== THE DATA ==

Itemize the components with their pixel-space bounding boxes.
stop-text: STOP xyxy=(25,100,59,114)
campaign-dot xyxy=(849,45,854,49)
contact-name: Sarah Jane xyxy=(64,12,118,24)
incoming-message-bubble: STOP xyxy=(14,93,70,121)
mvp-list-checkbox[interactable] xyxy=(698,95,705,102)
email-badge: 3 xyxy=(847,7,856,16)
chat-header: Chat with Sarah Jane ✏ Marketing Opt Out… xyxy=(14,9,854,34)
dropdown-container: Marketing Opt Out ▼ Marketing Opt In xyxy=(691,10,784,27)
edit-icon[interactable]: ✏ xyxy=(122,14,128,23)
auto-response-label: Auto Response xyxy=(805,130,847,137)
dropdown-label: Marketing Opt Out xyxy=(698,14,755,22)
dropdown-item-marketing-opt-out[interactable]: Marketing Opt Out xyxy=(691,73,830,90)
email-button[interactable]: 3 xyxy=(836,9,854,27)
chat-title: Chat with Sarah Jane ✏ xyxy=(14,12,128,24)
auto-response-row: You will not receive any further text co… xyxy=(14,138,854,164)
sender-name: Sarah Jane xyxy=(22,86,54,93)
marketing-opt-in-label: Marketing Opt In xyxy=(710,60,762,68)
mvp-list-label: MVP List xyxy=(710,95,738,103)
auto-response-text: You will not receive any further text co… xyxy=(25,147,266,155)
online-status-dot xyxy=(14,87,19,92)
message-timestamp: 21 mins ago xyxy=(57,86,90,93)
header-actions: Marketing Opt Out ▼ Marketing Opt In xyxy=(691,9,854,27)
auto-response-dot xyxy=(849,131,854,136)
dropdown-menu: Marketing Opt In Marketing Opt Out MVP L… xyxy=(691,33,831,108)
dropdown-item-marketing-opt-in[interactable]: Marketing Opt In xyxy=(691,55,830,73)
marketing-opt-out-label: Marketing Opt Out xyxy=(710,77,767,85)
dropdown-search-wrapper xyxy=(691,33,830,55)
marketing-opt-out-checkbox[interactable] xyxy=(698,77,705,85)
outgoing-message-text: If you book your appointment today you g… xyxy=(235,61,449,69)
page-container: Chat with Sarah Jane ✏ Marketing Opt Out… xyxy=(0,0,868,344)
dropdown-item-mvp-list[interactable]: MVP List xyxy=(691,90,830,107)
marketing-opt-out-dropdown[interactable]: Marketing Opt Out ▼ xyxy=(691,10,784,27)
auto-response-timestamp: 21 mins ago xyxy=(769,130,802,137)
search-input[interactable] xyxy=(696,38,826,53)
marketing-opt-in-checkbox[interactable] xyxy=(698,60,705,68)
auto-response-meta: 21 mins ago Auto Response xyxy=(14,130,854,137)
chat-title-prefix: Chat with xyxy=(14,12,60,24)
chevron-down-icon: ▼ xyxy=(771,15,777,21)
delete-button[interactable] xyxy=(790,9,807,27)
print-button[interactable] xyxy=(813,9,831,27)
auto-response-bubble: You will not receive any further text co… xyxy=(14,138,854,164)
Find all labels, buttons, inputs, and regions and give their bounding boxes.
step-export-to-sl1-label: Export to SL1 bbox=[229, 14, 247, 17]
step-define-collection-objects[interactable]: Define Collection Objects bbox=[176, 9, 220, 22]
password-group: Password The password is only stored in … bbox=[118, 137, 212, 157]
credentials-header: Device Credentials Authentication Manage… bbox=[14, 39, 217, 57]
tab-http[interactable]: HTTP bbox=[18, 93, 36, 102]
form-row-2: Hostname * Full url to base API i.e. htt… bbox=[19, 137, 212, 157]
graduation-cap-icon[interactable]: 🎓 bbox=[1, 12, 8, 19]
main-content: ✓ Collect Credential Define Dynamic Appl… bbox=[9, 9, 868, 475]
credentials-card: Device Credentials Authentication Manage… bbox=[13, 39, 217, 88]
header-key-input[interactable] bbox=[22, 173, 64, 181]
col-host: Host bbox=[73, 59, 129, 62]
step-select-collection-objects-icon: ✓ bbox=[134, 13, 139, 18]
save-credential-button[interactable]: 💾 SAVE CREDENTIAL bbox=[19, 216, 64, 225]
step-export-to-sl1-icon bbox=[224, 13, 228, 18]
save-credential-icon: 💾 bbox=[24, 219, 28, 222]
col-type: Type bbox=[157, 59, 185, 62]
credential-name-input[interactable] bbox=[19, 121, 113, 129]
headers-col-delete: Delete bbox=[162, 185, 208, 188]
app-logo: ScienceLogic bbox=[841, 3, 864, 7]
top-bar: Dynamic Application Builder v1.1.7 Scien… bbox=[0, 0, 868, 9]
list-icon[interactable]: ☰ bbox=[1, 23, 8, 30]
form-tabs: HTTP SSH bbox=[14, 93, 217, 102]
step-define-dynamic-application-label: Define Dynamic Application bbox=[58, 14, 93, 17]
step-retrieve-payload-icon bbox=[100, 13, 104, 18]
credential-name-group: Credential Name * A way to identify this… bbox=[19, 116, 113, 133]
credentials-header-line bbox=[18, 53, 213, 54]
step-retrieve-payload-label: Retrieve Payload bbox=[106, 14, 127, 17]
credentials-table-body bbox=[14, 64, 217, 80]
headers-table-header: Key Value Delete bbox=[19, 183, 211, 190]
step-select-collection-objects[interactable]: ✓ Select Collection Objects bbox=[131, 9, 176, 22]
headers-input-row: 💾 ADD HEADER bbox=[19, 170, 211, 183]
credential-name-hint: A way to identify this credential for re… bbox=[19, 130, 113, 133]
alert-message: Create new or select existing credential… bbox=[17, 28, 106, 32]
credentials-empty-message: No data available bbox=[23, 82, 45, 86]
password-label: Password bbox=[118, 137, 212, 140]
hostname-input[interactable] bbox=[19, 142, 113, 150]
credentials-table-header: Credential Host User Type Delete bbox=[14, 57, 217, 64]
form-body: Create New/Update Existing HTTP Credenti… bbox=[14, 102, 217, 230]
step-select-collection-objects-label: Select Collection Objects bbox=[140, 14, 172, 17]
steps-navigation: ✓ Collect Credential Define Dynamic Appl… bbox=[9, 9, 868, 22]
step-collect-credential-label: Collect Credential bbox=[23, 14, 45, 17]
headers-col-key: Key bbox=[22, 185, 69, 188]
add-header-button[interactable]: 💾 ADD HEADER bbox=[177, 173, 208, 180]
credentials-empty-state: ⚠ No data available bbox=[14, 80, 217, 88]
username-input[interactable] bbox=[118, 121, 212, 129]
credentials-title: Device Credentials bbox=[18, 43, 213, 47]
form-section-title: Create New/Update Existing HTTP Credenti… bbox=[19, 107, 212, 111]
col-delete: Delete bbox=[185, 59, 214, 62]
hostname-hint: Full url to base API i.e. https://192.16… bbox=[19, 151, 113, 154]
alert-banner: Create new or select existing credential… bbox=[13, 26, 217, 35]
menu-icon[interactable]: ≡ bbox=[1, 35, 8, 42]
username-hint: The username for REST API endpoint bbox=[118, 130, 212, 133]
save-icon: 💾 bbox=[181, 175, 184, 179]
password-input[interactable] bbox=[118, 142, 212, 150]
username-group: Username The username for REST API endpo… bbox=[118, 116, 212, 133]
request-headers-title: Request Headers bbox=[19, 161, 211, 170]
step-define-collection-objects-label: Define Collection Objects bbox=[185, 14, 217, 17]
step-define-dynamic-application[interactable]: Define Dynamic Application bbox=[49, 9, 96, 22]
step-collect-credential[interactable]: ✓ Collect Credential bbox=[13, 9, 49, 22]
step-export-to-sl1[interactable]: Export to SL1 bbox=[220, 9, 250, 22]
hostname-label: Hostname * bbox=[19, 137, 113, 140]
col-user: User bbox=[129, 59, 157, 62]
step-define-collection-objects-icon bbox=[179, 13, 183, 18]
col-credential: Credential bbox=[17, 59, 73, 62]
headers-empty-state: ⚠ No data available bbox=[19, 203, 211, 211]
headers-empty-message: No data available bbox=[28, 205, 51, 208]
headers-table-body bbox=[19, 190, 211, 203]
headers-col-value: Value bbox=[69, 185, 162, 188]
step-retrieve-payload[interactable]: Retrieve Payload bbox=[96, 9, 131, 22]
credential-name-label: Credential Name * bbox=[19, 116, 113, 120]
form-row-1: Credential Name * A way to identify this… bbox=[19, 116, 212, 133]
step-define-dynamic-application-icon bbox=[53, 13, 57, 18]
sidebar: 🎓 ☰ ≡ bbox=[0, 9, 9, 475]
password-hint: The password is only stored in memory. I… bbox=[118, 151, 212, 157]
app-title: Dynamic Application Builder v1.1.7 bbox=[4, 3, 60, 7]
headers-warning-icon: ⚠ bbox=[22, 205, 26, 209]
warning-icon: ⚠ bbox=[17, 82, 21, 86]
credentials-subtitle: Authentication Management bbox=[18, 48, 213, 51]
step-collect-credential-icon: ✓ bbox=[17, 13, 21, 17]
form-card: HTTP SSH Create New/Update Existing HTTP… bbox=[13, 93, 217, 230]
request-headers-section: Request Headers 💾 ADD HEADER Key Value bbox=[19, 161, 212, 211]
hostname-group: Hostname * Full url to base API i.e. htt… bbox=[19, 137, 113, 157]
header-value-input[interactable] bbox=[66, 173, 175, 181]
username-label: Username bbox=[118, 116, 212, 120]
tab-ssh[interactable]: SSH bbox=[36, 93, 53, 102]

===

Whenever a line above includes "retrieve", copy it in full.

step-retrieve-payload-icon bbox=[100, 13, 104, 18]
step-retrieve-payload-label: Retrieve Payload bbox=[106, 14, 127, 17]
step-retrieve-payload[interactable]: Retrieve Payload bbox=[96, 9, 131, 22]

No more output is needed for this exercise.